Railway station in Cambridgeshire, England

Shippea Hill railway station (originally Mildenhall Road and later Burnt Fen) is on the Breckland Line in the east of England, serving the Burnt Fen area of Cambridgeshire and Suffolk. The line runs between in the west and in the east. Shippea Hill is from London Liverpool Street (measured via Cambridge and Clapton), and is sited between Ely and Lakenheath.

It has been noted for its low patronage. In 2015/16, only twelve passenger entries/exits were recorded at the station. It is only served by one train per day in one direction on weekdays, with one in both directions on Saturdays and none on Sundays.

==History==
The station was opened on 30 July 1845 as Mildenhall Drove and renamed Mildenhall Road in December of the same year, although Mildenhall itself is about 8 miles away.

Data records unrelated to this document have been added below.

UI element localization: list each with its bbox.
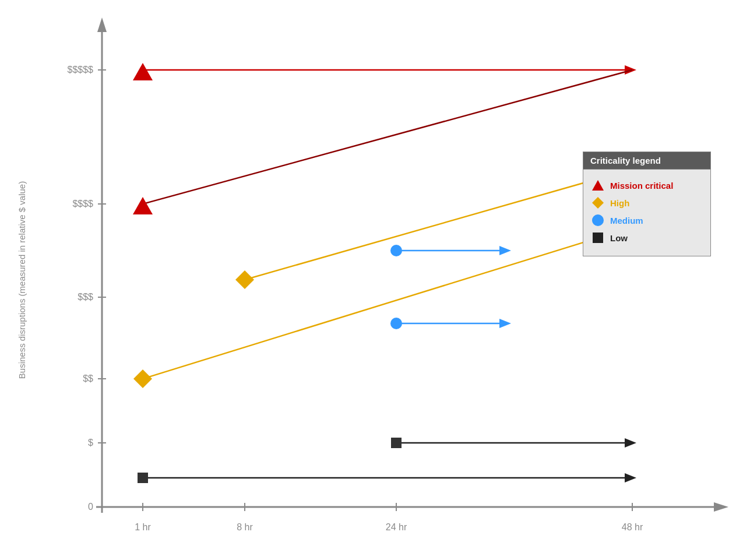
svg-text:8 hr: 8 hr bbox=[237, 522, 253, 532]
medium-bottom-arrow bbox=[499, 319, 511, 328]
svg-text:$$$: $$$ bbox=[78, 292, 93, 302]
svg-text:0: 0 bbox=[88, 502, 93, 512]
svg-text:24 hr: 24 hr bbox=[386, 522, 407, 532]
main-chart: 0 $ $$ $$$ $$$$ $$$$$ 1 hr 8 hr 24 hr 48… bbox=[0, 0, 743, 560]
svg-marker-21 bbox=[592, 197, 604, 209]
x-axis-arrow bbox=[714, 502, 728, 512]
legend-title: Criticality legend bbox=[583, 152, 710, 170]
mission-critical-bottom-marker bbox=[133, 197, 153, 214]
medium-top-marker bbox=[390, 245, 402, 256]
svg-text:48 hr: 48 hr bbox=[622, 522, 643, 532]
medium-top-arrow bbox=[499, 246, 511, 255]
svg-text:$$$$$: $$$$$ bbox=[68, 65, 94, 75]
svg-text:$$$$: $$$$ bbox=[72, 199, 93, 209]
y-axis-label: Business disruptions (measured in relati… bbox=[17, 181, 27, 379]
svg-text:$$: $$ bbox=[83, 374, 93, 383]
high-top-line bbox=[245, 169, 632, 280]
legend-body: Mission critical High Medium bbox=[583, 170, 710, 256]
high-bottom-line bbox=[143, 227, 632, 379]
svg-text:1 hr: 1 hr bbox=[135, 522, 151, 532]
mission-critical-top-marker bbox=[133, 63, 153, 80]
legend-item-low: Low bbox=[591, 231, 702, 244]
legend-label-medium: Medium bbox=[610, 216, 643, 226]
svg-marker-20 bbox=[592, 180, 604, 191]
y-axis-arrow bbox=[97, 17, 107, 32]
high-bottom-marker bbox=[133, 369, 152, 388]
medium-bottom-marker bbox=[390, 318, 402, 329]
low-bottom-marker bbox=[138, 473, 148, 483]
legend-box: Criticality legend Mission critical High bbox=[583, 152, 711, 256]
medium-icon bbox=[591, 214, 604, 227]
low-top-arrow bbox=[625, 438, 636, 448]
legend-label-mission-critical: Mission critical bbox=[610, 181, 673, 191]
high-top-marker bbox=[235, 270, 254, 289]
legend-item-mission-critical: Mission critical bbox=[591, 179, 702, 192]
low-bottom-arrow bbox=[625, 473, 636, 482]
legend-label-high: High bbox=[610, 198, 629, 208]
low-top-marker bbox=[391, 438, 402, 448]
svg-text:$: $ bbox=[88, 438, 93, 448]
low-icon bbox=[591, 231, 604, 244]
legend-label-low: Low bbox=[610, 233, 628, 243]
legend-item-medium: Medium bbox=[591, 214, 702, 227]
svg-rect-23 bbox=[593, 233, 603, 243]
svg-point-22 bbox=[592, 214, 604, 226]
mission-critical-bottom-line bbox=[143, 70, 632, 204]
mission-critical-icon bbox=[591, 179, 604, 192]
legend-item-high: High bbox=[591, 196, 702, 209]
chart-container: 0 $ $$ $$$ $$$$ $$$$$ 1 hr 8 hr 24 hr 48… bbox=[0, 0, 743, 560]
high-icon bbox=[591, 196, 604, 209]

It was renamed Burnt Fen on 1 April 1885 and Shippea Hill on 1 May 1905. This is despite the fact that the land on which the station sits is below sea level. The station was busy in the 19th and early 20th centuries, with two freight trains departing every day transporting local produce.

On 7 April 1906, a passenger train derailed due to excessive speed. Eight passengers were injured, two seriously.

In 1975, due to local government boundary redrawings, the station became a "disputed zone", where the signal box was in Suffolk, the southern platform was in Cambridgeshire (in which the station is located today), and the northern platform was in Norfolk.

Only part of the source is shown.